Read The Book of the Bizarre: Freaky Facts and Strange Stories Online
Authors: Varla Ventura
Long ago, people looked at their reflections in water and were amazed because they thought they were glimpsing their soul. When the reflected image was altered by waves or ripples, they thought that their soul was in danger. Over time, this belief morphed into the belief that if someone broke a mirror, it would take seven years for their soul to return to them. The term of seven years was established by the Romans, who believed it took a body seven years to repair itself. These beliefs eventually became the superstition that breaking a mirror means seven years of bad luck.
Another superstition says that should a mirror fall and break on its own, a death in the home is soon to be
expected. Even the house where the mirror breaks is thought to be cursed for seven years. Looking at your reflection in a mirror by candlelight is also said to bring bad luck.

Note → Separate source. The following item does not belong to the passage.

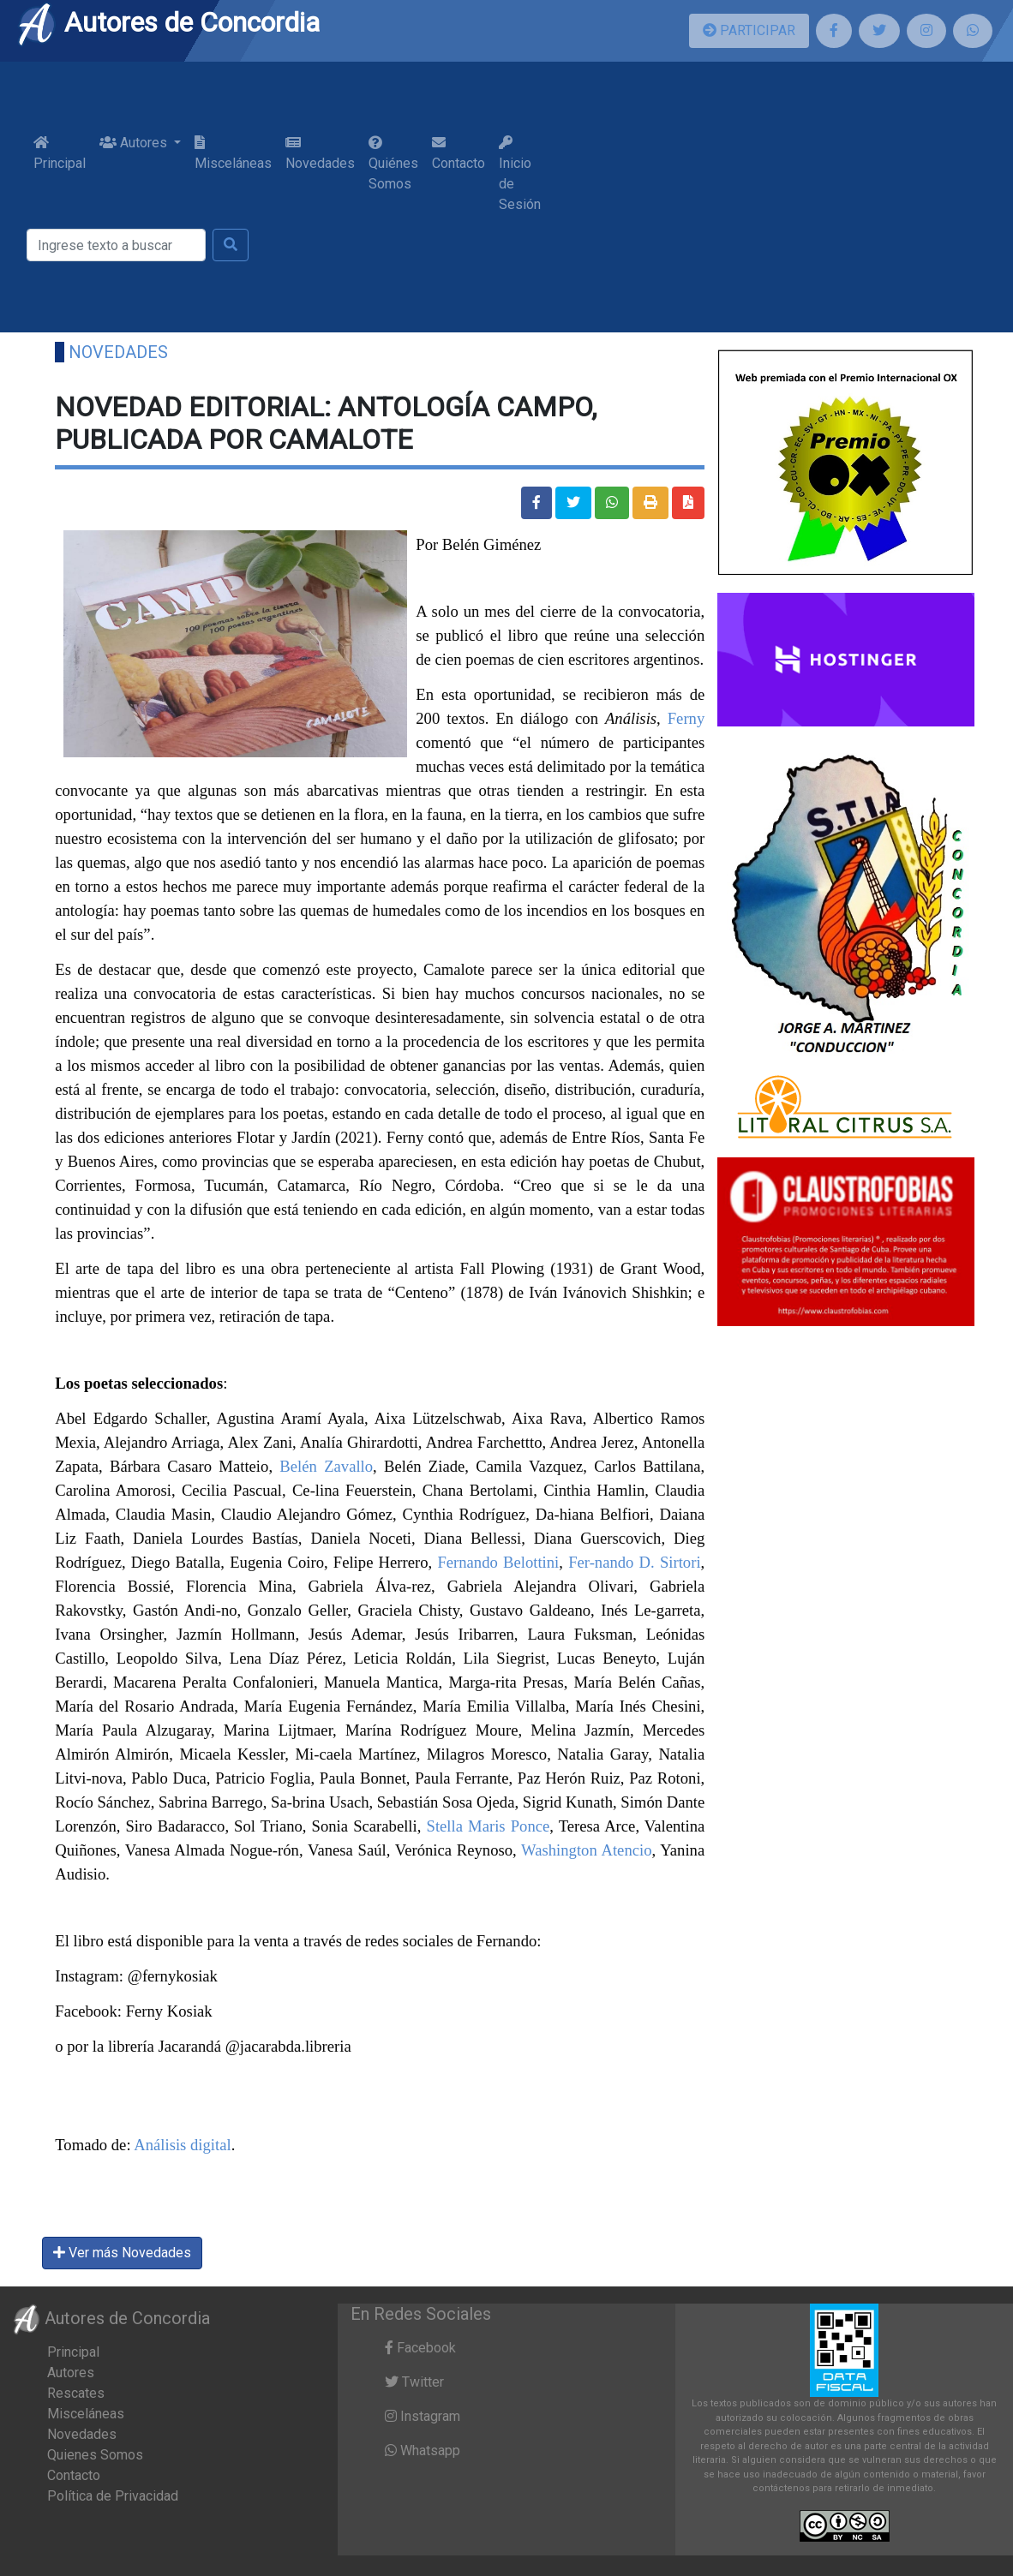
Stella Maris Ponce (488, 1826)
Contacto (458, 153)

“SUPERSTITION BRINGS THE GODS INTO EVEN THE SMALLEST MATTERS.”
—TITUS LIVY
For thousands of years, superstitions about salt have been incorporated into religious, domestic, and business practices. Because salt could preserve food, people thought it had the power to protect them as well. Salt was poured into wells to purify water against evil and placed on the chest of a corpse before burial. Mothers even salted their babies, believing salt would lengthen their lives.

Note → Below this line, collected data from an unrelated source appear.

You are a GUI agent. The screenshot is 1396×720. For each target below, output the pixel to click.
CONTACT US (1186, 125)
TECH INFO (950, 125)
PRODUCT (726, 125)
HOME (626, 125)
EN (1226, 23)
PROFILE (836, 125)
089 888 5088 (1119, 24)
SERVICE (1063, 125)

In biblical times, people ate salt to ensure that business agreements would remain true. But salt was not always considered good luck—it was forbidden to speak the word “salt” while at sea for fear of the consequences.
In supernatural workings, salt is also relied upon. It is often placed in the corners of a room before a spell is cast, and people often take ritual salt baths to break harmful spells put upon them. It is also understood that when we spill salt, friendly spirits to our right are warning us that evil approaches on the left; tossing a pinch of salt over the left shoulder staves off danger.

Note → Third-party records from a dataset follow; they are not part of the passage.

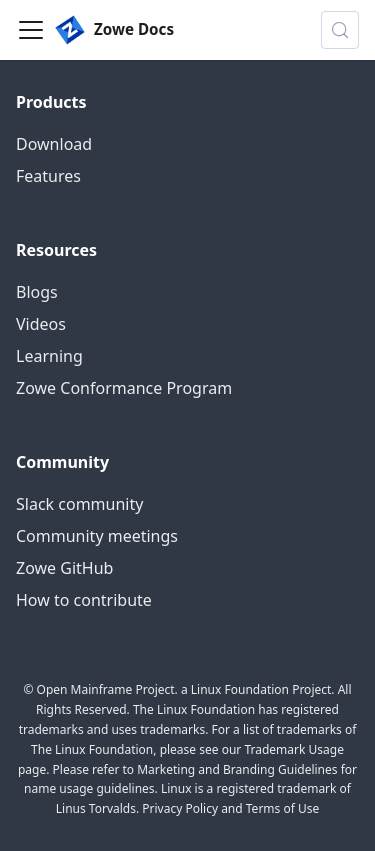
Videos (41, 324)
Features (48, 176)
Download (54, 144)
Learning (49, 356)
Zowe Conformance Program (124, 388)
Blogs (37, 292)
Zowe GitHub (64, 568)
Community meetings (97, 536)
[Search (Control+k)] (340, 30)
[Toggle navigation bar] (31, 30)
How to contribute (84, 600)
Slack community (79, 504)
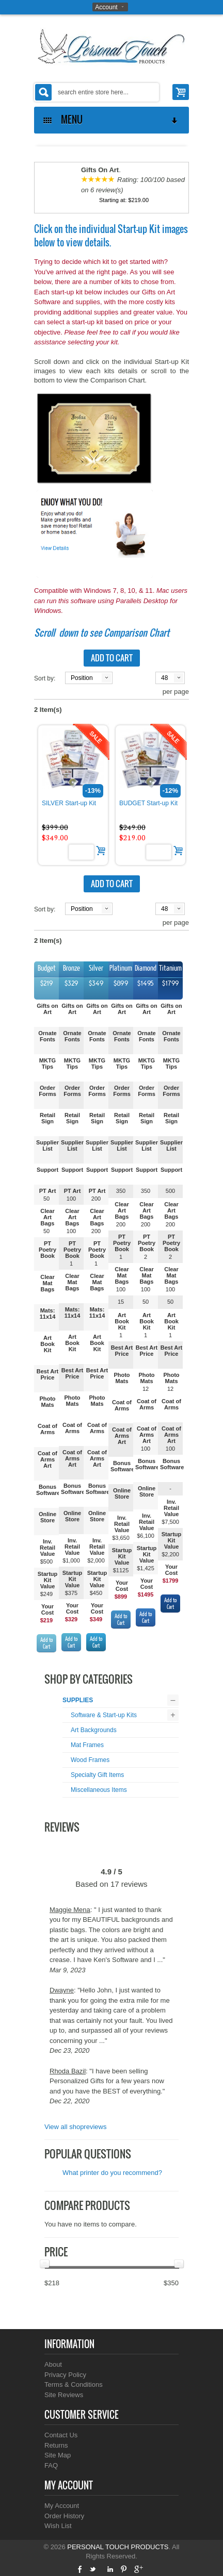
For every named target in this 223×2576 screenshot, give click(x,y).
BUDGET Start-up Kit (148, 803)
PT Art (47, 1191)
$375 (71, 1593)
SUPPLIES (77, 1700)
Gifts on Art (47, 1009)
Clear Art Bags (47, 1217)
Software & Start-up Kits (104, 1715)
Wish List (58, 2526)
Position (82, 678)
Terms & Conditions (73, 2384)
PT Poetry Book (47, 1249)
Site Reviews (63, 2395)
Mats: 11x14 (48, 1313)
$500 (46, 1561)
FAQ (51, 2465)
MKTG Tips (47, 1063)
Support (47, 1170)
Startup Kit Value (48, 1580)
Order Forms (47, 1091)
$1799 (171, 1580)
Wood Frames (90, 1760)
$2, (165, 1554)
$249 (46, 1594)
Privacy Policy (65, 2375)
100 (71, 1198)
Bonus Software (48, 1490)
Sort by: (44, 678)
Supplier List (47, 1145)
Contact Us (60, 2435)
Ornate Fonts (47, 1036)
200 (96, 1198)
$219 (46, 1620)
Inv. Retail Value (47, 1547)
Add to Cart (46, 1643)
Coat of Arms (47, 1429)
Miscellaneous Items (99, 1789)
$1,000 (71, 1560)
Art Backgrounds (94, 1730)
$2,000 (96, 1560)
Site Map (57, 2455)
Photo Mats (47, 1401)
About (53, 2364)
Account (106, 7)
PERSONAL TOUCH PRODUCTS (117, 2547)
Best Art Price (47, 1374)
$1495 (146, 1594)
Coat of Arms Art (47, 1459)
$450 (96, 1593)
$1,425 (145, 1568)
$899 (121, 1596)
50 (46, 1198)
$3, (116, 1538)
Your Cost (47, 1609)
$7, (165, 1522)
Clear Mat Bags (47, 1283)
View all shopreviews (75, 2127)
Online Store (47, 1517)
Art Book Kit (47, 1344)
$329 (71, 1619)
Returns (56, 2445)
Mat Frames (87, 1745)
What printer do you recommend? (112, 2172)
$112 (119, 1570)
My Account (61, 2505)
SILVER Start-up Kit (69, 803)
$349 (96, 1619)
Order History (64, 2516)
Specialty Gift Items (97, 1775)
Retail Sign (47, 1118)
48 (164, 678)
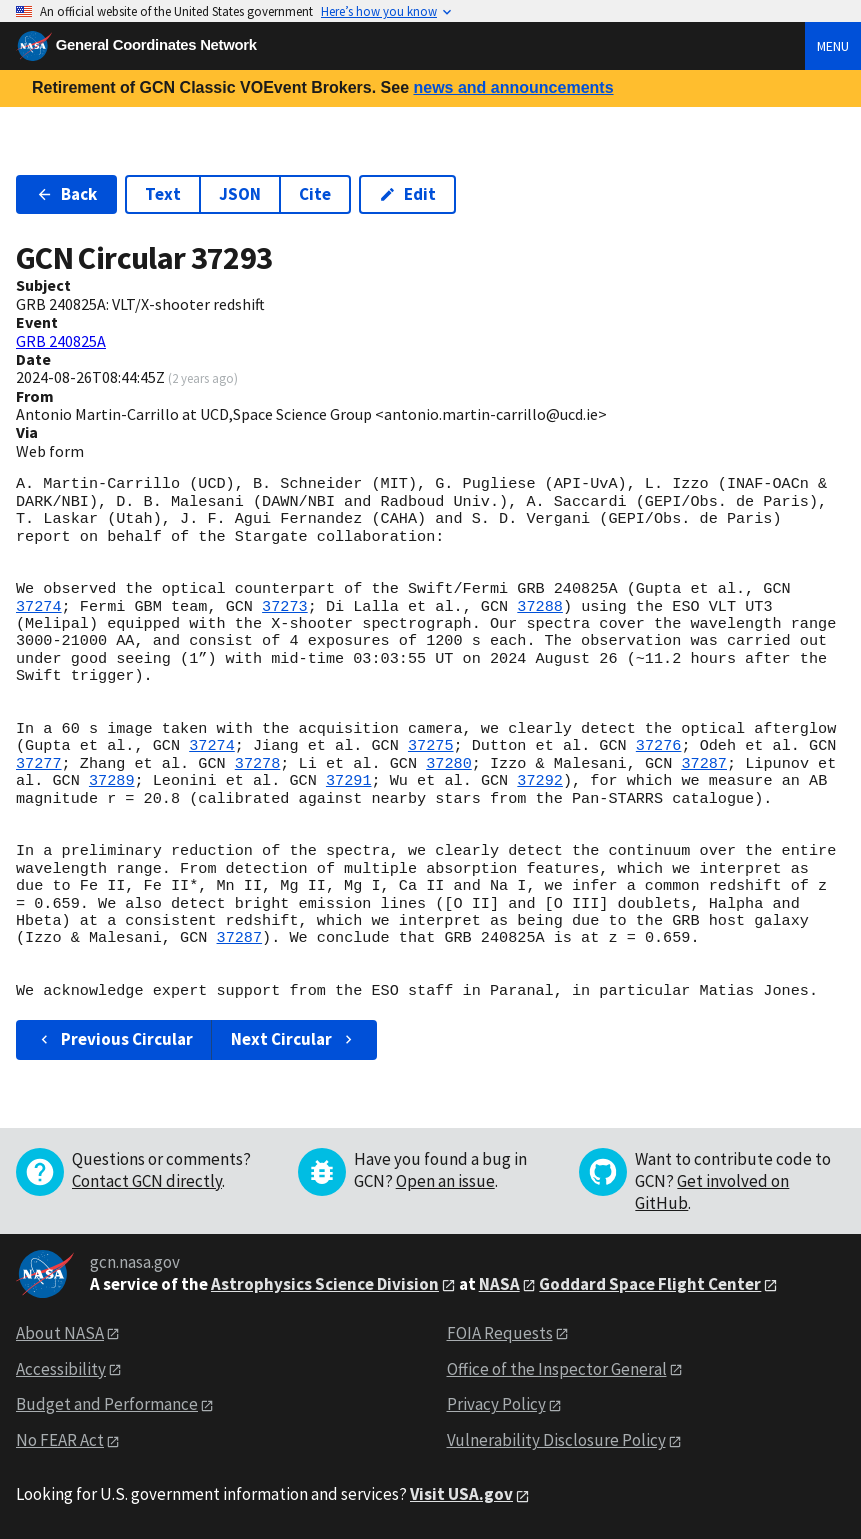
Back (66, 194)
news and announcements (513, 87)
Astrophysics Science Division (325, 1284)
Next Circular (294, 1039)
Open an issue (445, 1181)
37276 (659, 746)
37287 (704, 764)
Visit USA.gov (461, 1494)
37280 (449, 764)
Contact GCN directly (147, 1181)
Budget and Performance (107, 1404)
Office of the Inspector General (557, 1369)
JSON (240, 194)
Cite (315, 194)
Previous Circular (114, 1039)
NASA (499, 1284)
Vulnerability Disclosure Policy (556, 1440)
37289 (112, 781)
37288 (540, 607)
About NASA (60, 1333)
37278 (258, 764)
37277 (39, 764)
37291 (349, 781)
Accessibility (61, 1369)
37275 (431, 746)
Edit (407, 194)
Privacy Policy (496, 1404)
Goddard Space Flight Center (650, 1284)
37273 (285, 607)
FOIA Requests (500, 1333)
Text (163, 194)
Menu (833, 46)
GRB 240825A (61, 341)
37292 (540, 781)
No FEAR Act (60, 1440)
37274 (39, 607)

Hundreds of years ago, people traveled very little. Communities were fearful of the world that existed
beyond the boundaries of their villages. Witches and ominous gods were thought to live among the surrounding mountains, valleys, and seas. People believed that the stranger knocking on their door could be a spirit in disguise. If not treated hospitably, the spirit could cast an evil spell on a home. So families welcomed strangers and treated them well, providing them with food and comfort, so that the spirit-stranger would leave their homes in peace when he or she moved on.
Historical explanations seem to justify the superstition that walking under a ladder brings bad luck. To the ancient Egyptians, the triangular shape of pyramids was sacred, and to walk under a ladder would be to break the triangle it formed with the wall. This act, they believed, would have deadly consequences.
The Christians believed that the triangle formed by a ladder leaning against a wall represented the Holy Trinity (the Father, Son [Jesus Christ], and Holy Ghost). If you were to walk under the ladder, you would be violating the Holy Trinity. It was also feared that when you walked through the ladder-based triangle, you walked with the devil.
In more recent times, tall ladders were used to take down the corpse from the noose after someone had been hanged. It was believed that if you walked under that ladder, the dead person, swinging from the gallows above, would watch you pass, and then you, too, would meet your death. It was also feared that the body would fall onto those who crossed below the ladder.